Tag Archives: Tiziana Terranova

NNT, Day 2

Here I am again and this time I’ve snagged a seat near one of the few electrical outlets in this lecture hall. I’ll try to catch up some of my earlier notes before the morning plenary starts–we’re already 15 minutes late though…

Yesterday I also saw Tiziania Terranova and she had interesting things to say about immaterial labor, capturing customers and harnessing collective intelligence. She compared Yochai Benkler’s ideas with Maurizio Lazzarato and Gabriel Tarde. Mainly she was arguing that social networks and even more online communities are about relationships, not economics, even though they have real economic consequences. One of many instances when it was unclear whether a speaker really meant to talk about networks or communities–this is a problem in my paper as well. Also some trouble just with the microphones hampered her talk, which was too bad, because I think she was getting at an important idea.

Next was Wendy Chun talking about imagined networks. This was the best of the first three presentations. She started with some questions: what needs to happen so that we think of interactions as networked; how do social and technical abstractions coincide, interact, etc; and a third question I missed because my jet-lag made me fuzz out for a minute… Maybe it was the most basic: are networks communities?

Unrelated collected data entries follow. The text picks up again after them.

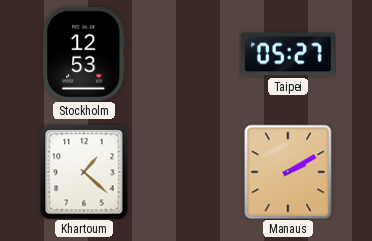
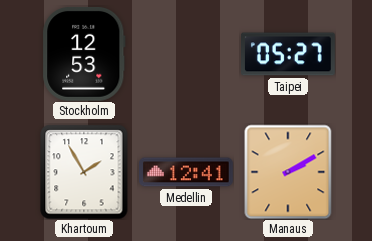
Khartoum: 1:22 -> 1:55
Medellin: none -> 12:41
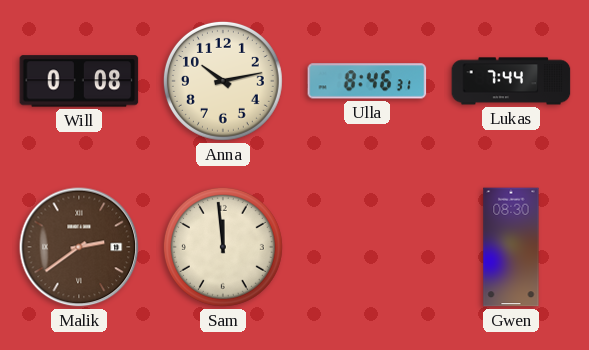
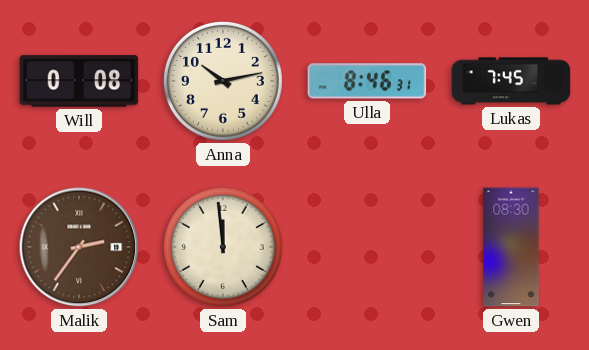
Lukas: 7:44 -> 7:45
Malik: 2:39 -> 2:36
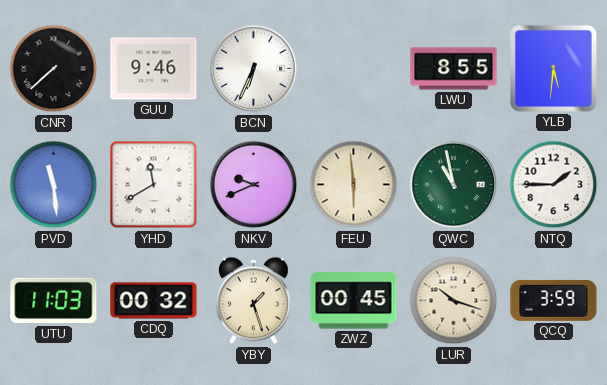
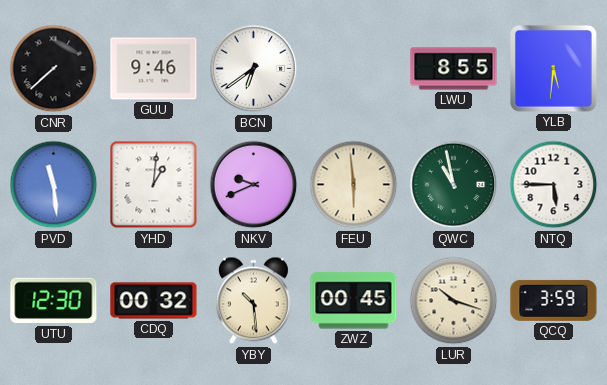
BCN: 6:34 -> 6:39
YHD: 11:40 -> 1:01
NTQ: 1:45 -> 5:45
UTU: 11:03 -> 12:30
YBY: 1:27 -> 10:29
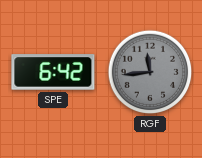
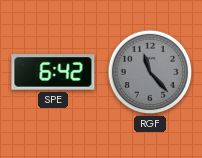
RGF: 11:44 -> 11:23
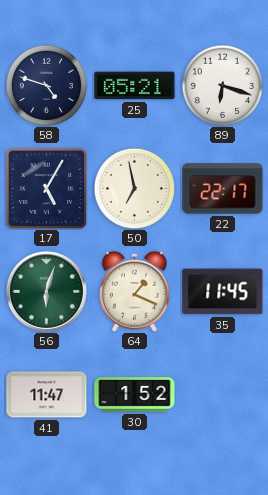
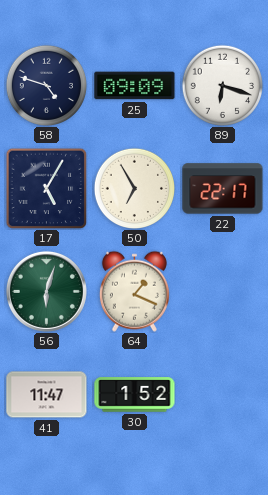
25: 05:21 -> 09:09
50: 6:58 -> 6:55
35: 11:45 -> none
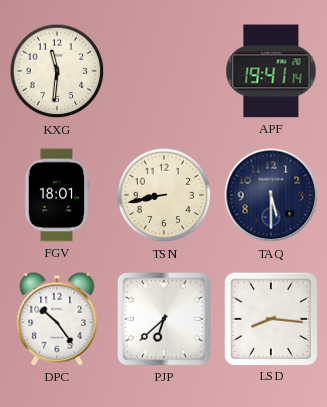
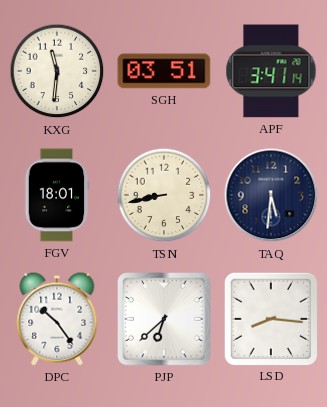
SGH: none -> 03:51
APF: 19:41 -> 3:41
TAQ: 5:30 -> 5:31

An important point to note before she gets started: public/private has shifted to all private that are open/closed. Her primary example (which unfortunately is not so well known in Europe) was Facebook which she argued is a profoundly nostalgic in its drive to create a feeling of intimacy. And, people join networks when they feel excluded. –probably true, but I think almost everyone feels that to some degree, or in some arenas, so is it a useful distinction? She went on to describe Facebook and how it works and eventually got to the idea that these networks are enduring though ephemeral. But, they aren’t memory, they are just data storage. Memory requires “diligent regeneration.” I’m sorry to say that by this point I was really getting unfocused, so I hope her paper will be available online–it seems that hardly anyone turned one in on time for the proceedings CD.